Work to be completed :: The data must be given again exactly as written, with all images omitted.

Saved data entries
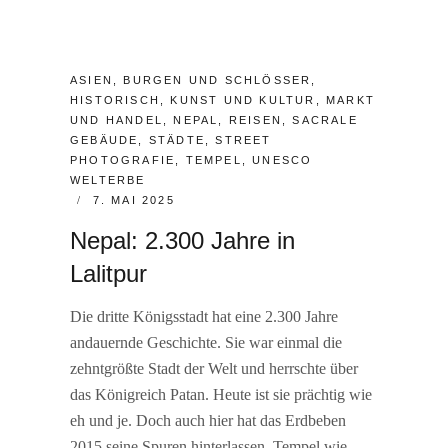
CATEGORIES:
ASIEN
,
BURGEN UND SCHLÖSSER
,
HISTORISCH
,
KUNST UND KULTUR
,
MARKT
UND HANDEL
,
NEPAL
,
REISEN
,
SACRALE
GEBÄUDE
,
STÄDTE
,
STREET
PHOTOGRAFIE
,
TEMPEL
,
UNESCO
WELTERBE
POSTED
7. MAI 2025
ON
Nepal: 2.300 Jahre in
Lalitpur
Die dritte Königsstadt hat eine 2.300 Jahre
andauernde Geschichte. Sie war einmal die
zehntgrößte Stadt der Welt und herrschte über
das Königreich Patan. Heute ist sie prächtig wie
eh und je. Doch auch hier hat das Erdbeben
2015 seine Spuren hinterlassen. Tempel wie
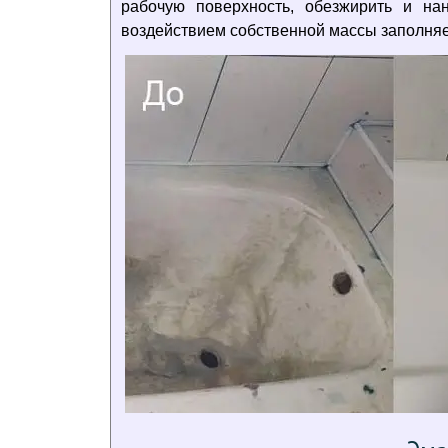
рабочую поверхность, обезжирить и н
воздействием собственной массы заполняе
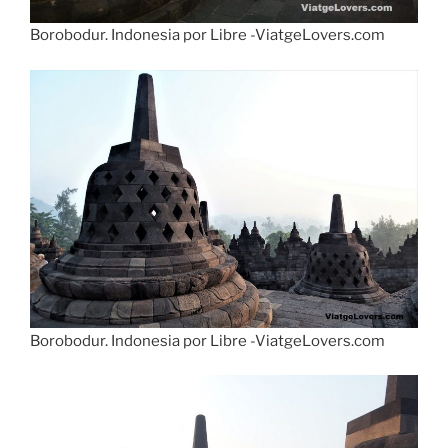
Borobodur. Indonesia por Libre -ViatgeLovers.com
Borobodur. Indonesia por Libre -ViatgeLovers.com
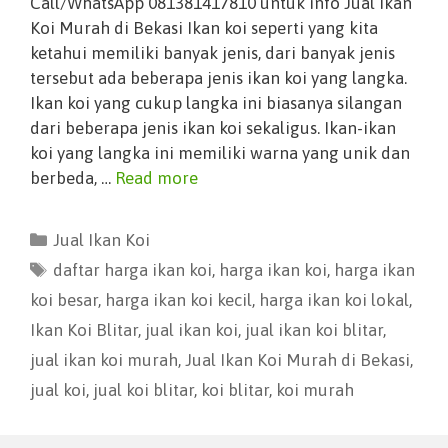
Call/WhatsApp 081381417810 untuk info Jual Ikan
Koi Murah di Bekasi Ikan koi seperti yang kita
ketahui memiliki banyak jenis, dari banyak jenis
tersebut ada beberapa jenis ikan koi yang langka.
Ikan koi yang cukup langka ini biasanya silangan
dari beberapa jenis ikan koi sekaligus. Ikan-ikan
koi yang langka ini memiliki warna yang unik dan
berbeda, …
Read more
Jual Ikan Koi
daftar harga ikan koi
,
harga ikan koi
,
harga ikan
koi besar
,
harga ikan koi kecil
,
harga ikan koi lokal
,
Ikan Koi Blitar
,
jual ikan koi
,
jual ikan koi blitar
,
jual ikan koi murah
,
Jual Ikan Koi Murah di Bekasi
,
jual koi
,
jual koi blitar
,
koi blitar
,
koi murah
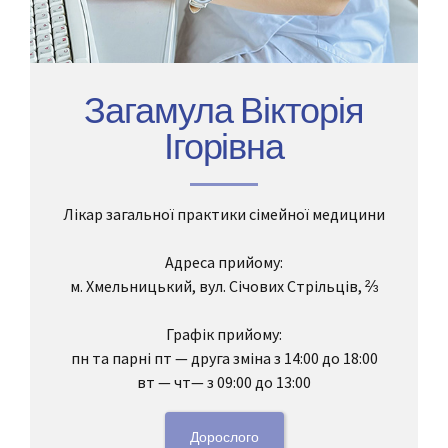
Загамула Вікторія
Ігорівна
Лікар загальної практики сімейної медицини
Адреса прийому:
м. Хмельницький, вул. Січових Стрільців, ⅔
Графік прийому:
пн та парні пт — друга зміна з 14:00 до 18:00
вт — чт— з 09:00 до 13:00
Дорослого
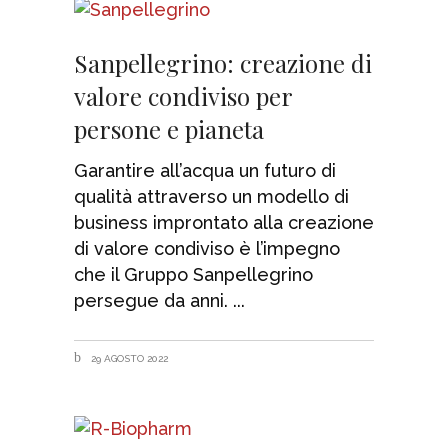
Sanpellegrino: creazione di
valore condiviso per
persone e pianeta
Garantire all’acqua un futuro di
qualità attraverso un modello di
business improntato alla creazione
di valore condiviso è l’impegno
che il Gruppo Sanpellegrino
persegue da anni.
29 AGOSTO 2022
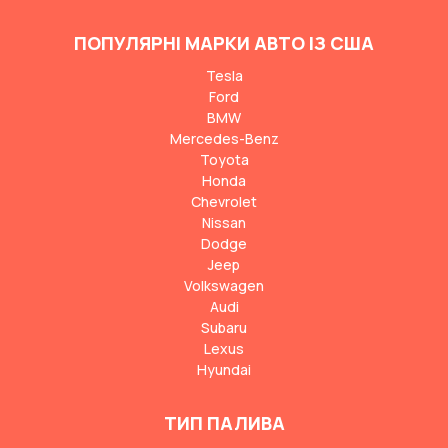
ПОПУЛЯРНІ МАРКИ АВТО ІЗ США
Tesla
Ford
BMW
Mercedes-Benz
Toyota
Honda
Chevrolet
Nissan
Dodge
Jeep
Volkswagen
Audi
Subaru
Lexus
Hyundai
ТИП ПАЛИВА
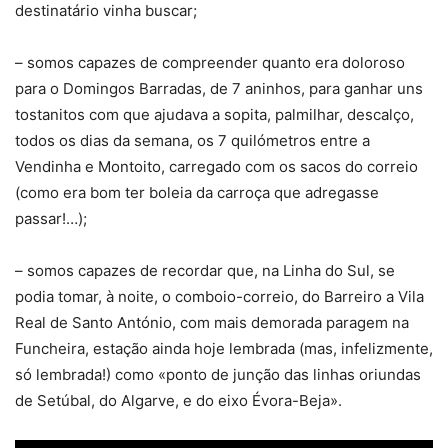
destinatário vinha buscar;
– somos capazes de compreender quanto era doloroso
para o Domingos Barradas, de 7 aninhos, para ganhar uns
tostanitos com que ajudava a sopita, palmilhar, descalço,
todos os dias da semana, os 7 quilómetros entre a
Vendinha e Montoito, carregado com os sacos do correio
(como era bom ter boleia da carroça que adregasse
passar!…);
– somos capazes de recordar que, na Linha do Sul, se
podia tomar, à noite, o comboio-correio, do Barreiro a Vila
Real de Santo António, com mais demorada paragem na
Funcheira, estação ainda hoje lembrada (mas, infelizmente,
só lembrada!) como «ponto de junção das linhas oriundas
de Setúbal, do Algarve, e do eixo Évora-Beja».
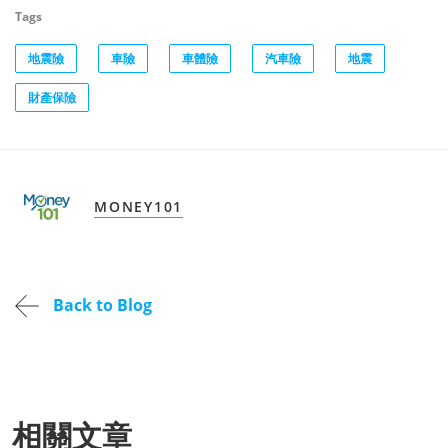
Tags
地震險
車險
車體險
汽車險
地震
財產保險
MONEY101
Back to Blog
相關文章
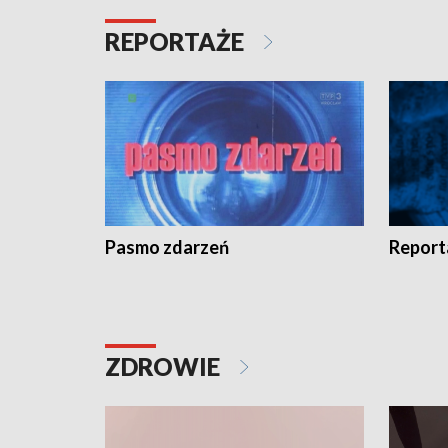
REPORTAŻE
Pasmo zdarzeń
Report
ZDROWIE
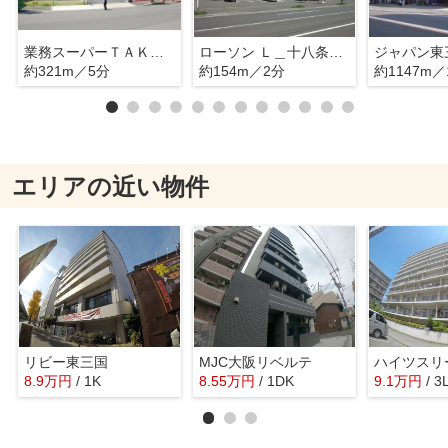
業務スーパーＴＡＫＥＮＯＫＯ新大阪三国店
ローソン Ｌ＿十八条三丁目
ジャパン東
約321m／5分
約154m／2分
約1147m／
エリアの近い物件
リビー東三国
MJC大阪リベルテ
ハイツスリ
8.9
万
円
/ 1K
8.55
万
円
/ 1DK
9.1
万
円
/ 3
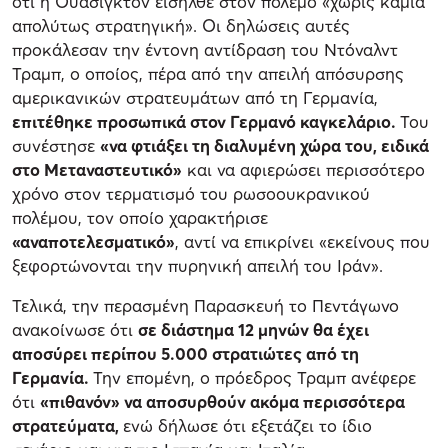
ότι η Ουάσιγκτον εισήλθε στον πόλεμο «χωρίς καμία
απολύτως στρατηγική». Οι δηλώσεις αυτές
προκάλεσαν την έντονη αντίδραση του Ντόναλντ
Τραμπ, ο οποίος, πέρα από την απειλή απόσυρσης
αμερικανικών στρατευμάτων από τη Γερμανία,
επιτέθηκε προσωπικά στον Γερμανό καγκελάριο.
Του
συνέστησε
«να φτιάξει τη διαλυμένη χώρα του, ειδικά
στο Μεταναστευτικό»
και να αφιερώσει περισσότερο
χρόνο στον τερματισμό του ρωσοουκρανικού
πολέμου, τον οποίο χαρακτήρισε
«αναποτελεσματικό»
, αντί να επικρίνει «εκείνους που
ξεφορτώνονται την πυρηνική απειλή του Ιράν».
Τελικά, την περασμένη Παρασκευή το Πεντάγωνο
ανακοίνωσε ότι
σε διάστημα 12 μηνών θα έχει
αποσύρει περίπου 5.000 στρατιώτες από τη
Γερμανία.
Την επομένη, ο πρόεδρος Τραμπ ανέφερε
ότι
«πιθανόν» να αποσυρθούν ακόμα περισσότερα
στρατεύματα,
ενώ δήλωσε ότι εξετάζει το ίδιο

Problem solution ::
CATEGORIES:
ASIEN
,
BURGEN UND SCHLÖSSER
,
HISTORISCH
,
KUNST UND KULTUR
,
MARKT
UND HANDEL
,
NEPAL
,
REISEN
,
SACRALE
GEBÄUDE
,
STÄDTE
,
STREET
PHOTOGRAFIE
,
TEMPEL
,
UNESCO
WELTERBE
POSTED
7. MAI 2025
ON
Nepal: 2.300 Jahre in
Lalitpur
Die dritte Königsstadt hat eine 2.300 Jahre
andauernde Geschichte. Sie war einmal die
zehntgrößte Stadt der Welt und herrschte über
das Königreich Patan. Heute ist sie prächtig wie
eh und je. Doch auch hier hat das Erdbeben
2015 seine Spuren hinterlassen. Tempel wie
рабочую поверхность, обезжирить и н
воздействием собственной массы заполняе
Borobodur. Indonesia por Libre -ViatgeLovers.com
Borobodur. Indonesia por Libre -ViatgeLovers.com
Call/WhatsApp 081381417810 untuk info Jual Ikan
Koi Murah di Bekasi Ikan koi seperti yang kita
ketahui memiliki banyak jenis, dari banyak jenis
tersebut ada beberapa jenis ikan koi yang langka.
Ikan koi yang cukup langka ini biasanya silangan
dari beberapa jenis ikan koi sekaligus. Ikan-ikan
koi yang langka ini memiliki warna yang unik dan
berbeda, …
Read more
Jual Ikan Koi
daftar harga ikan koi
,
harga ikan koi
,
harga ikan
koi besar
,
harga ikan koi kecil
,
harga ikan koi lokal
,
Ikan Koi Blitar
,
jual ikan koi
,
jual ikan koi blitar
,
jual ikan koi murah
,
Jual Ikan Koi Murah di Bekasi
,
jual koi
,
jual koi blitar
,
koi blitar
,
koi murah
Загамула Вікторія
Ігорівна
Лікар загальної практики сімейної медицини
Адреса прийому:
м. Хмельницький, вул. Січових Стрільців, ⅔
Графік прийому:
пн та парні пт — друга зміна з 14:00 до 18:00
вт — чт— з 09:00 до 13:00
Дорослого
Sanpellegrino: creazione di
valore condiviso per
persone e pianeta
Garantire all’acqua un futuro di
qualità attraverso un modello di
business improntato alla creazione
di valore condiviso è l’impegno
che il Gruppo Sanpellegrino
persegue da anni.
29 AGOSTO 2022
ПОПУЛЯРНІ МАРКИ АВТО ІЗ США
Tesla
Ford
BMW
Mercedes-Benz
Toyota
Honda
Chevrolet
Nissan
Dodge
Jeep
Volkswagen
Audi
Subaru
Lexus
Hyundai
ТИП ПАЛИВА
destinatário vinha buscar;
– somos capazes de compreender quanto era doloroso
para o Domingos Barradas, de 7 aninhos, para ganhar uns
tostanitos com que ajudava a sopita, palmilhar, descalço,
todos os dias da semana, os 7 quilómetros entre a
Vendinha e Montoito, carregado com os sacos do correio
(como era bom ter boleia da carroça que adregasse
passar!…);
– somos capazes de recordar que, na Linha do Sul, se
podia tomar, à noite, o comboio-correio, do Barreiro a Vila
Real de Santo António, com mais demorada paragem na
Funcheira, estação ainda hoje lembrada (mas, infelizmente,
só lembrada!) como «ponto de junção das linhas oriundas
de Setúbal, do Algarve, e do eixo Évora-Beja».
Tags
地震險
車險
車體險
汽車險
地震
財產保險
MONEY101
Back to Blog
相關文章
REPORTAŻE
Pasmo zdarzeń
Report
ZDROWIE
業務スーパーＴＡＫＥＮＯＫＯ新大阪三国店
ローソン Ｌ＿十八条三丁目
ジャパン東
約321m／5分
約154m／2分
約1147m／
エリアの近い物件
リビー東三国
MJC大阪リベルテ
ハイツスリ
8.9
万
円
/ 1K
8.55
万
円
/ 1DK
9.1
万
円
/ 3
ότι η Ουάσιγκτον εισήλθε στον πόλεμο «χωρίς καμία
απολύτως στρατηγική». Οι δηλώσεις αυτές
προκάλεσαν την έντονη αντίδραση του Ντόναλντ
Τραμπ, ο οποίος, πέρα από την απειλή απόσυρσης
αμερικανικών στρατευμάτων από τη Γερμανία,
επιτέθηκε προσωπικά στον Γερμανό καγκελάριο.
Του
συνέστησε
«να φτιάξει τη διαλυμένη χώρα του, ειδικά
στο Μεταναστευτικό»
και να αφιερώσει περισσότερο
χρόνο στον τερματισμό του ρωσοουκρανικού
πολέμου, τον οποίο χαρακτήρισε
«αναποτελεσματικό»
, αντί να επικρίνει «εκείνους που
ξεφορτώνονται την πυρηνική απειλή του Ιράν».
Τελικά, την περασμένη Παρασκευή το Πεντάγωνο
ανακοίνωσε ότι
σε διάστημα 12 μηνών θα έχει
αποσύρει περίπου 5.000 στρατιώτες από τη
Γερμανία.
Την επομένη, ο πρόεδρος Τραμπ ανέφερε
ότι
«πιθανόν» να αποσυρθούν ακόμα περισσότερα
στρατεύματα,
ενώ δήλωσε ότι εξετάζει το ίδιο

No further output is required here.